Petit éloge de notre créolité
Les co-présidents de « Tous Créoles ! », Gérard DORWLING-CARTER et Roger de JAHAM, ont co-signé ce document qui reflète l’évolution du sens du mot « créole ».
Aujourd’hui que nous comptons dans nos rangs des adhérents guadeloupéens, martiniquais, réunionnais, métropolitains, africains et guyanais -pour ne citer que ceux-là- comment ne pas être rassurés sur le choix du nom de notre association ?
Car s’il est vrai que différents dictionnaires renommés donnent encore au terme « créole » la définition de « personnes de race blanche nées dans les Antilles intertropicales », il n’en est pas moins vrai que ce mot a connu –et continue de connaître- un glissement sémantique considérable. En effet, il y a longtemps que « cuisine créole », « maison créole » ou « littérature créole » ne désignent plus la cuisine, l’habitation ou les écrits de « personnes de race blanche nées dans les Antilles intertropicales ».
De fait, la créolité rompt avec une structuration identitaire figée ; c’est un processus constant, à partir duquel se fondent toute son originalité et la force de sa modernité. Car chercher à figer nos identités serait une entreprise illusoire, tout autant que prendre notre pays pour en faire un enclos, à l’heure où le monde devient un village trans et inter connecté. La créolité est une novation qui préfigure certainement l’individu de demain. C’est là, pour notre époque, un avantage certain. Reste à purger notre société des démons qui l’accompagnent depuis sa naissance, depuis le chaudron fondateur de l’esclavage. Voilà pourquoi, nous semble-t-il, notre société est encore bloquée et paraît incompréhensible, parfois même à ceux qui y sont nés.
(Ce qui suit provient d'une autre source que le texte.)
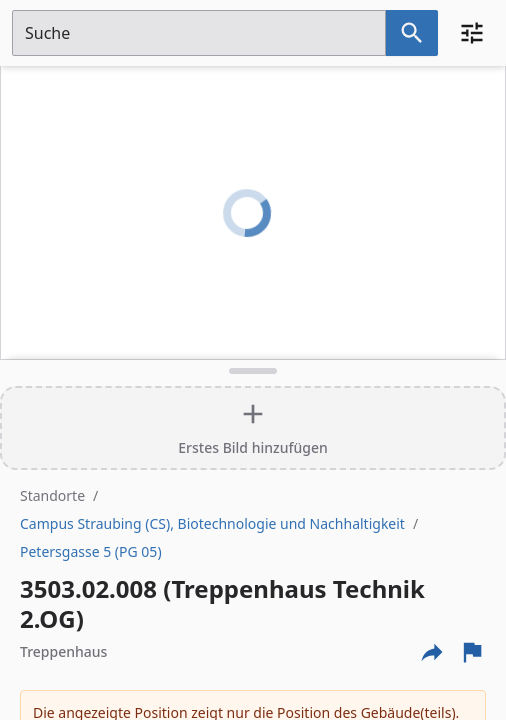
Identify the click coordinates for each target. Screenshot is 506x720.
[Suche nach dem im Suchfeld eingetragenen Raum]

Dans leur ouvrage « Éloge de la créolité », les auteurs Jean BERNABÉ, Patrick CHAMOISEAU et Raphaël CONFIANT y définissent la créolité comme étant «L’agrégat, interactionnel ou transactionnel, des éléments culturels caraïbes, européens, africains, asiatiques et levantins, que le joug de l’Histoire a réunis sur le même sol. »
De son côté, le sociologue Gerry L’ÉTANG précise à ce propos : « Cette définition englobe près de quatre siècles de créolité. Mais la créolisation étant une dynamique, et le produit de toute dynamique étant par nature instable, la créolité varie au fil de l’histoire. Par souci d’intégrer cette dynamique et cette variation, nous définirons la créolité comme le résultat du processus de créolisation. »
Enfin, selon l’écrivain Patrick CHAMOISEAU, « Maîtres et esclaves, békés et ouvriers se côtoient dans l’espace de l’habitation, se créolisant ainsi. »
Et il est bien évident qu’à la Martinique, tout comme à la Guadeloupe, en Guyane, à l’île Maurice ou à la Réunion, ou encore à Sainte-Lucie ou à Barbade, mais encore dans bien d’autres endroits de la planète, l’agrégat rappelé ci-dessus, composé principalement des éléments culturels européens et africains réunis sur le même sol, a produit partout les Créoles que nous sommes.
On peut être créole de naissance ou de cœur, créole de culture, créole d’adoption, on est en tout cas le fruit d’une histoire qui n’est pas plus gaie, pas plus amoureuse qu’ailleurs, mais on est le fruit d’une culture qui a été, par la grâce de la nature, une curieuse machine à rassembler les diversités, tout en laissant toute leur place aux nuances.
Patrick CHAMOISEAU fait remarquer que notre société de créoles américains est née « dans » la colonisation, elle est née « de » la colonisation, puisque ce qu’il y avait avant -les sociétés amérindiennes- a été démembré ; alors, CHAMOISEAU prétend que le colonisateur est dans notre langue, dans nos gênes, dans nos traditions, dans notre musique, dans notre imaginaire, ce qui nous fait relever d’une identité relationnelle inédite, à laquelle il est difficile de trouver comment résister. Au contraire, nous vous invitons à penser que là réside justement le ciment, la force de notre société, et que c’est précisément sur cette identité particulière que devra s’appuyer notre démarche de rapprochement et d’apaisement.
Les co-présidents, Gérard DORWLING-CARTER & Roger de JAHAM
29/06/2009
N.M.
Tous créoles a été crée pour rassembler des Créoles qui voudraient agir dans la sphère publique, sociétale … afin de ne pas laisser parler en leur nom, quelques aigris professionnels ou quelques autres qui sont plein de fantasmes, mais complètement ignorants de leur réalité.
Espérons que ce ne soit pas qu’un vœu pieux, parce que ce n’est pas gagné !
Bon courage et persévérance à cette association, je la lui souhaite vraiment.